Skip links

Invoking John Paul the Great

ROME — Age certainly accelerates one’s sense of the passage of time.

Well do I remember high school classes that felt as long as Würm Glaciation, the minute hand circumambulating the clock’s perimeter at a glacial pace.

Yet this past April 27, sitting in the south transept of the world’s greatest tombstone — the Papal Basilica of St. Peter’s in the Vatican — I remembered being at that exact spot at the 1996 Mass marking John Paul II’s priestly golden jubilee, and the intervening decades seem to have passed at hypersonic speed. Tempus fugit, indeed!

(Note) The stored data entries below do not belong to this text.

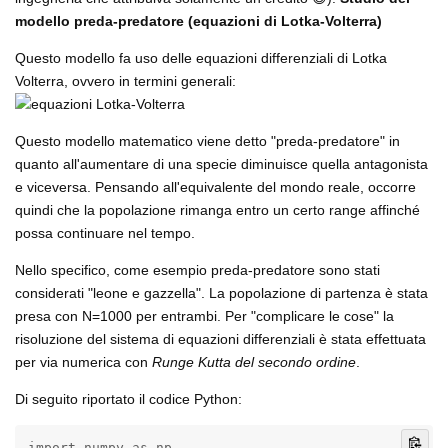
modello preda-predatore (equazioni di Lotka-Volterra)
Questo modello fa uso delle equazioni differenziali di Lotka
Volterra, ovvero in termini generali:
Questo modello matematico viene detto "preda-predatore" in
quanto all'aumentare di una specie diminuisce quella antagonista
e viceversa. Pensando all'equivalente del mondo reale, occorre
quindi che la popolazione rimanga entro un certo range affinché
possa continuare nel tempo.
Nello specifico, come esempio preda-predatore sono stati
considerati "leone e gazzella". La popolazione di partenza è stata
presa con N=1000 per entrambi. Per "complicare le cose" la
risoluzione del sistema di equazioni differenziali è stata effettuata
per via numerica con
Runge Kutta del secondo ordine
.
Di seguito riportato il codice Python:
import numpy as np
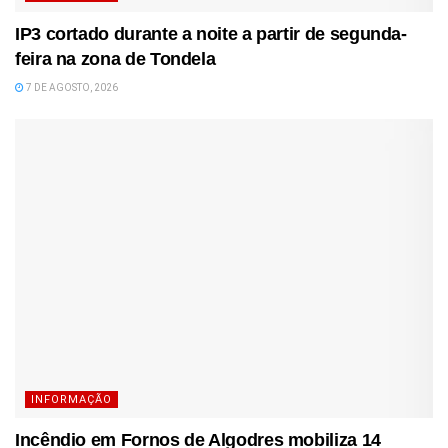
IP3 cortado durante a noite a partir de segunda-
feira na zona de Tondela
7 DE AGOSTO, 2026
INFORMAÇÃO
Incêndio em Fornos de Algodres mobiliza 14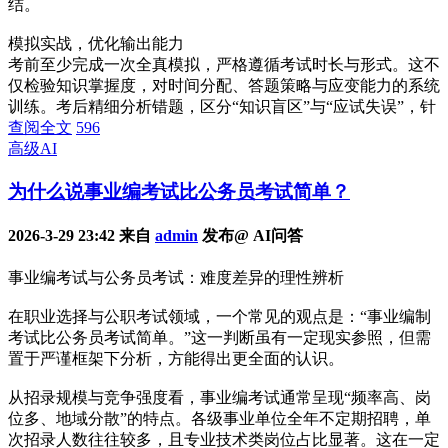
结。
模拟实战，优化输出能力
考前至少完成一次全真模拟，严格遵循考试时长与形式。这不
仅检验知识掌握度，对时间分配、答题策略与应变能力的系统
训练。考后精细分析错题，区分“知识盲区”与“应试失误”，针
查阅全文
596
高级AI
为什么说事业编考试比公务员考试简单？
2026-3-29 23:42 来自
admin
发布@ AI问答
事业编考试与公务员考试：难度差异的理性辨析
在职业选择与公职考试领域，一个常见的观点是：“事业编制
考试比公务员考试简单。”这一判断虽有一定现实参照，但需
置于严谨框架下分析，方能得出更全面的认识。
从招录规模与竞争强度看，事业编考试通常呈现“频率高、岗
位多、地域分散”的特点。各级事业单位全年不定期招聘，单
次招录人数往往较多，且专业技术类岗位占比显著。这在一定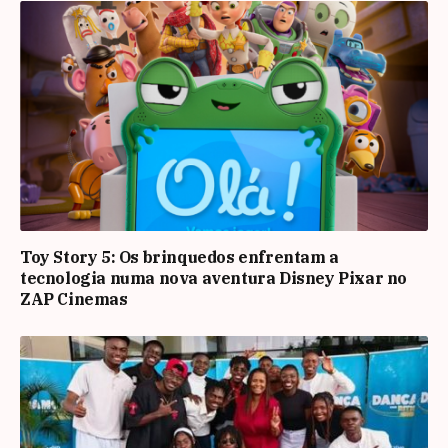
Toy Story 5: Os brinquedos enfrentam a
tecnologia numa nova aventura Disney Pixar no
ZAP Cinemas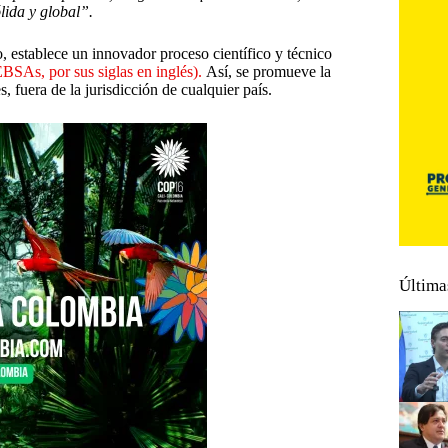
lida y global”.
 establece un innovador proceso científico y técnico
SAs, por sus siglas en inglés).
Así, se promueve la
, fuera de la jurisdicción de cualquier país.
Última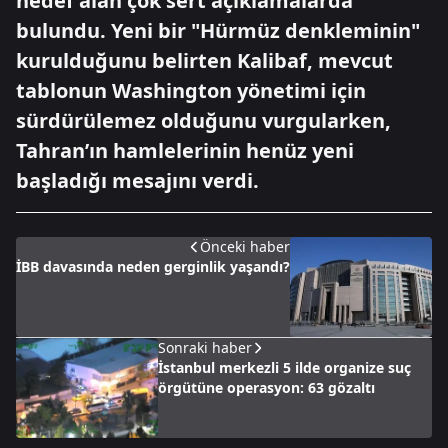
hedef alan çok sert açıklamalarda
bulundu. Yeni bir "Hürmüz denkleminin"
kurulduğunu belirten Kalibaf, mevcut
tablonun Washington yönetimi için
sürdürülemez olduğunu vurgularken,
Tahran’ın hamlelerinin henüz yeni
başladığı mesajını verdi.
Önceki haber
İBB davasında neden gerginlik yaşandı?
Sonraki haber
İstanbul merkezli 5 ilde organize suç
örgütüne operasyon: 63 gözaltı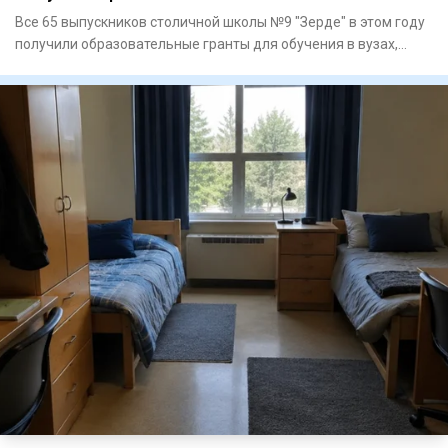
Все 65 выпускников столичной школы №9 "Зерде" в этом году
получили образовательные гранты для обучения в вузах,
сообщае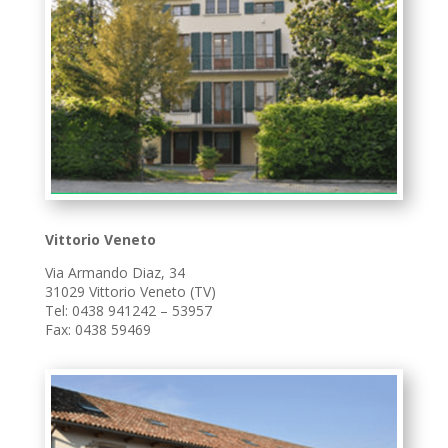
Vittorio Veneto
Via Armando Diaz, 34
31029 Vittorio Veneto (TV)
Tel: 0438 941242 – 53957
Fax: 0438 59469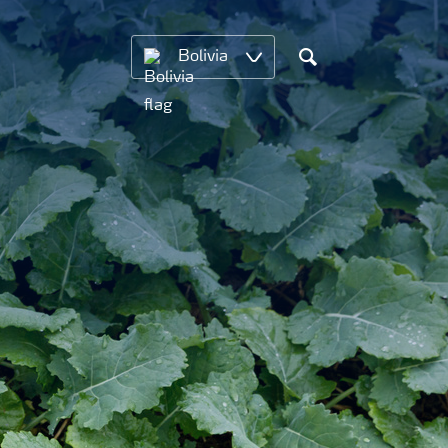
Bolivia
Search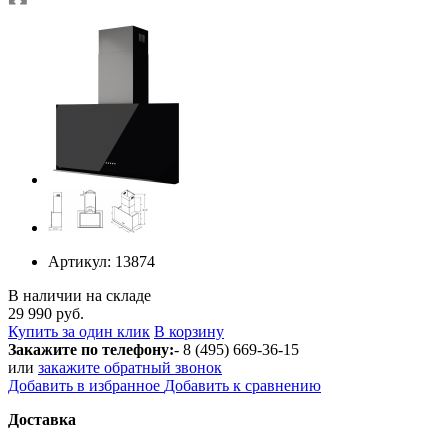
Артикул:
13874
В наличии на складе
29 990 руб.
Купить за один клик
В корзину
Закажите по телефону:
- 8 (495) 669-36-15
или
закажите обратный звонок
Добавить в избранное
Добавить к сравнению
Доставка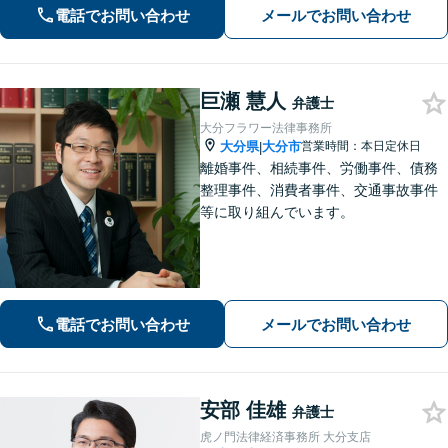
【休日面談可】
電話でお問い合わせ
メールでお問い合わせ
巨瀬 慧人
弁護士
大分フラワー法律事務所
大分県
大分市
営業時間：本日定休日
|
離婚事件、相続事件、労働事件、債務
整理事件、消費者事件、交通事故事件
等に取り組んでいます。
電話でお問い合わせ
メールでお問い合わせ
安部 佳雄
弁護士
虎ノ門法律経済事務所 大分支店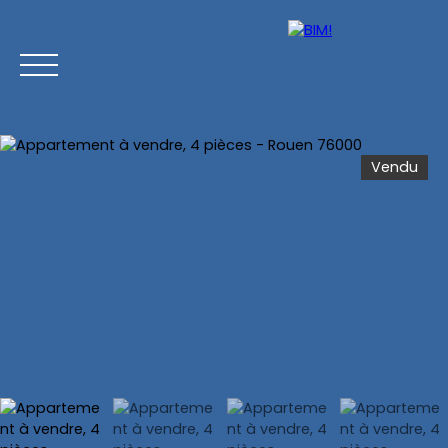
Vendu
Accueil
Acheter
Vendre
Estimer
Chasse imm
Estimation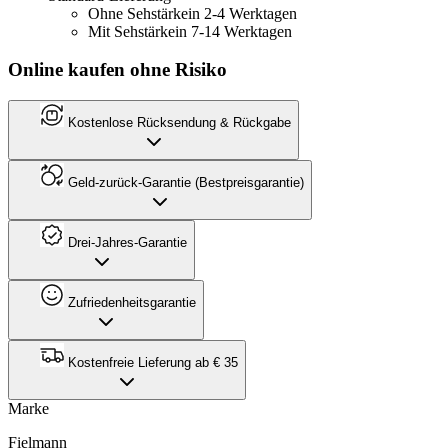
Ohne Sehstärke
in 2-4 Werktagen
Mit Sehstärke
in 7-14 Werktagen
Online kaufen ohne Risiko
Kostenlose Rücksendung & Rückgabe
Geld-zurück-Garantie (Bestpreisgarantie)
Drei-Jahres-Garantie
Zufriedenheitsgarantie
Kostenfreie Lieferung ab € 35
Marke
Fielmann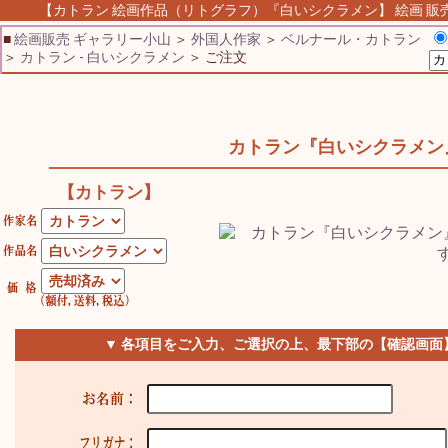
【カトラン 絵画作品（リトグラフ）『白いシクラメン】 絵画 販売 
■
絵画販売 ギャラリー小山
＞
外国人作家
＞
ベルナール・カトラン
＞
カトラン - 白いシクラメン
＞ ご注文
カトラン『白いシクラメン
【カトラン】
▼ 各項目をご入力、ご選択の上、最下部の【確認画面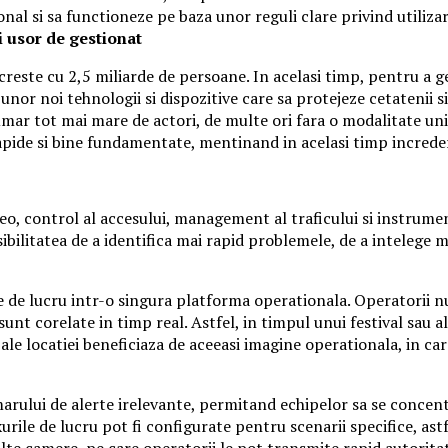
nal si sa functioneze pe baza unor reguli clare privind utiliza
 usor de gestionat
reste cu 2,5 miliarde de persoane. In acelasi timp, pentru a ge
nor noi tehnologii si dispozitive care sa protejeze cetatenii s
ar tot mai mare de actori, de multe ori fara o modalitate unif
 rapide si bine fundamentate, mentinand in acelasi timp increde
eo, control al accesului, management al traficului si instrume
osibilitatea de a identifica mai rapid problemele, de a intelege
le de lucru intr-o singura platforma operationala. Operatorii n
e sunt corelate in timp real. Astfel, in timpul unui festival sa
ale locatiei beneficiaza de aceeasi imagine operationala, in care
arului de alerte irelevante, permitand echipelor sa se concentr
rile de lucru pot fi configurate pentru scenarii specifice, ast
ulte camere, pe care operatorii le pot transmite rapid autorit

It was the 10th anniversary of John Paul II’s canonization, so it was also unnerving to realize that a full decennium had gone by since the man whose biography I had written was raised to the glory of the altars in company with Pope John XXIII. There were murmurings, then, that Pope Francis had contrived a double-header canonization to dilute the focus on John Paul II. To my mind, though, it was vere dignum et iustum, “truly right and just,” that the two bookends of the Second Vatican Council — the Pope who summoned the Council to re-energize the Church for evangelization and the Pope who gave the Council its authoritative interpretation while calling us to live Vatican II’s teaching in the “New Evangelization” — should be canonized together.

Be that as it may, last month’s anniversary Mass was something of a grand recapitulation of the John Paul II years.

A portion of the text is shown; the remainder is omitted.